La distanza alla lunga resta tuttavia pretestuosa e immotivata. Questo perché i modi burberi, il carattere violento e le ambiguità morali di Mihaly sono al più raccontate e quasi mai mostrate.
Andor si è creato un’immagine paterna idealizzata, che non collima in nulla con il corpulento macellaio di provincia che si presenta una notte a casa sua.
L’irrequieto ragazzino non riesce a comprendere pienamente la pericolosità e i compromessi di chi è stato costretto a vivere sotto due diversi regimi, abbracciando un’idea della vita fatta di principi assoluti e di verità immutabili.
Il film è pedante fino allo sfinimento, richiede un’identificazione totale con il piccolo protagonista, anche quando la sua ottusità provoca conseguenze tragiche, richiede allo spettatore di accettare i suoi stessi pregiudizi e la sua radicalità etica.
Rispetto al capolavoro Il figlio di Saul e all’altrettanto coraggioso Sunset, mi pare un deciso passo indietro sia sotto il profilo narrativo, sia rispetto all’efficacia della messa in scena che Nemes aveva immaginato in precedenza.

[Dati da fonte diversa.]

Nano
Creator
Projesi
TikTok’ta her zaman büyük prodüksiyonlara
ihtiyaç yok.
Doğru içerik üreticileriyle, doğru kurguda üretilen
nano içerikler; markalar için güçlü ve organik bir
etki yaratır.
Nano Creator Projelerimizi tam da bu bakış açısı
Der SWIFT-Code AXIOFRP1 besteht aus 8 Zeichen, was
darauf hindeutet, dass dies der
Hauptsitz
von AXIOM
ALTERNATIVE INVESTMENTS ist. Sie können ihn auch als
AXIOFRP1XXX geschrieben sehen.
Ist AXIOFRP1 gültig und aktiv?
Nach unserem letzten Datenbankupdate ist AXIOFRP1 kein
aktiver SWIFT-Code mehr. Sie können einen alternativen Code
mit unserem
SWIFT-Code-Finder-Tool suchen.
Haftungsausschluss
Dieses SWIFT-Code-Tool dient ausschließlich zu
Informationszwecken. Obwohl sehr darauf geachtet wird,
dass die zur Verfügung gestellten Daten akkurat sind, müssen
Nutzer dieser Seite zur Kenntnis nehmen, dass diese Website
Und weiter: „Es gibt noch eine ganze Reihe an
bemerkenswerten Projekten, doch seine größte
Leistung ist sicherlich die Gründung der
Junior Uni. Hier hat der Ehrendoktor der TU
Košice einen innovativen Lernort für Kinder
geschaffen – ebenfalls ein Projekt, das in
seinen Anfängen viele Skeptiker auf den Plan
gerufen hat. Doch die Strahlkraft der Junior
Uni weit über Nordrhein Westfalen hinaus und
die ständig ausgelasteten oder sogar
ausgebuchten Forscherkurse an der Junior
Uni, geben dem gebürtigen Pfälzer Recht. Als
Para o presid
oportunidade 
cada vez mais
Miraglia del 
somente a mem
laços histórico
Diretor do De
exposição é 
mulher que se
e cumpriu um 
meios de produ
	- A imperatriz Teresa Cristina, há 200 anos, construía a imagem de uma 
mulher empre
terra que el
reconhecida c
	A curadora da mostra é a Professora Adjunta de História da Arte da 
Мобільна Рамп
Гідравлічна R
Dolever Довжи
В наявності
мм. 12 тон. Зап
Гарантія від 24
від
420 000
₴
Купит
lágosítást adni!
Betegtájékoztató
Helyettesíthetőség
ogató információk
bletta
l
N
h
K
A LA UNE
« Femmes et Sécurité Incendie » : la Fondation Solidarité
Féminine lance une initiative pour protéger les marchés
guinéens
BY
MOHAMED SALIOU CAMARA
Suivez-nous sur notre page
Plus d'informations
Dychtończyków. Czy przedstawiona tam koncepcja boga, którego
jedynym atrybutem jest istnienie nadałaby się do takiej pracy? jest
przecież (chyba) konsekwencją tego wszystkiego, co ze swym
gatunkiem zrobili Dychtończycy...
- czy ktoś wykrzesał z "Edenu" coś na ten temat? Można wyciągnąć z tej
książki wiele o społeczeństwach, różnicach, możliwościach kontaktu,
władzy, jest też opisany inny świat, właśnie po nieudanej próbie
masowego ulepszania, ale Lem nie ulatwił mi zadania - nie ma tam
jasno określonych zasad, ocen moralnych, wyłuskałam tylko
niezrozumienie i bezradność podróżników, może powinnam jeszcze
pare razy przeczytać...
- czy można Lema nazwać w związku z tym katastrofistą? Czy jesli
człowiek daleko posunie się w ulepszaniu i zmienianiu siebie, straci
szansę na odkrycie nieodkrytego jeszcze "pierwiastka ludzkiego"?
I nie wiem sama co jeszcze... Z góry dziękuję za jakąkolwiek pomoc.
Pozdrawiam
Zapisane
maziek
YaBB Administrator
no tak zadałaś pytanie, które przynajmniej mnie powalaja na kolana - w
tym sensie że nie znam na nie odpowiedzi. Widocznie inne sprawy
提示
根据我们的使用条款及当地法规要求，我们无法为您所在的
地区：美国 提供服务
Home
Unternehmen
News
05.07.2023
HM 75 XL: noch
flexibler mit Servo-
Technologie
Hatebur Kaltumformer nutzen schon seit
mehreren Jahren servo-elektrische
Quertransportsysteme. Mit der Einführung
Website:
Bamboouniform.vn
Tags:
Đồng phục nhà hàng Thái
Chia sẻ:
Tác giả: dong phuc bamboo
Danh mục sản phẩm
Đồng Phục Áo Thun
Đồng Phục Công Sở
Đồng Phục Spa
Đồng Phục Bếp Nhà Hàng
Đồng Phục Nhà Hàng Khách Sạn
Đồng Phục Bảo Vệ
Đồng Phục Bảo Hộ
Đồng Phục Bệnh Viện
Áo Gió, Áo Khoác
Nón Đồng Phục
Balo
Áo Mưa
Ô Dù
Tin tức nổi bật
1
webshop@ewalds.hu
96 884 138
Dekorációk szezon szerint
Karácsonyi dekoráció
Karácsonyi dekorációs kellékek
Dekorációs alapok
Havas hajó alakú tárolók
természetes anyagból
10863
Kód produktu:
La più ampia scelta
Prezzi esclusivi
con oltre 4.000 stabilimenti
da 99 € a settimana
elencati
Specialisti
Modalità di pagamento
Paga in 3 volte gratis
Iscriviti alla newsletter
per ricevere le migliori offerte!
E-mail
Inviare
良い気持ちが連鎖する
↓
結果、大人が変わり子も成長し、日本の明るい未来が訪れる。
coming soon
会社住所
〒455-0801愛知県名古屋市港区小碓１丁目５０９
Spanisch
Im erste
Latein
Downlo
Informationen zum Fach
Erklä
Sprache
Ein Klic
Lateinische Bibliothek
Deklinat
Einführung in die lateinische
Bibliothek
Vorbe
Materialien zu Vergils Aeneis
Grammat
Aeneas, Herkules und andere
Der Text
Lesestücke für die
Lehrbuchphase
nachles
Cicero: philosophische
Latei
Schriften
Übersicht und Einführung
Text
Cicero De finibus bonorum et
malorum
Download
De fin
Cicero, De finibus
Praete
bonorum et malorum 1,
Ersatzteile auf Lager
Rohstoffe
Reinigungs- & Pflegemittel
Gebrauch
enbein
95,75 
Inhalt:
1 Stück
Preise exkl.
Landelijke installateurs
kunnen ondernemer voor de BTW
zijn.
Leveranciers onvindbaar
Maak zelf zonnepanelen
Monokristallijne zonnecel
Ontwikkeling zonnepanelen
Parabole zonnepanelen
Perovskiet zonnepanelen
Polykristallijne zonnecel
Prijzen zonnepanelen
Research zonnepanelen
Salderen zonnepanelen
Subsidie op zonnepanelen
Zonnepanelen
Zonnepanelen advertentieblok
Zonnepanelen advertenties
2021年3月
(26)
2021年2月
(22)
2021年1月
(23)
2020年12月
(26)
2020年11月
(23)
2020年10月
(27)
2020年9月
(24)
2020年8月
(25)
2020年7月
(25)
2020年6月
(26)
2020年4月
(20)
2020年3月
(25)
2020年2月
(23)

Non basta la splendida e polverosa fotografia di Mátyás Erdély che trova il suo apice nella visita notturna al luna park, Orphan resta un lavoro contradittorio, che vuole essere troppe cose assieme e in cui l’afflato politico e ideale stride con il racconto particolare dell’emancipazione di Andor e in cui il suo desiderio di paternità non sembra riuscire a conciliare sogno e realtà.
Irrisolto.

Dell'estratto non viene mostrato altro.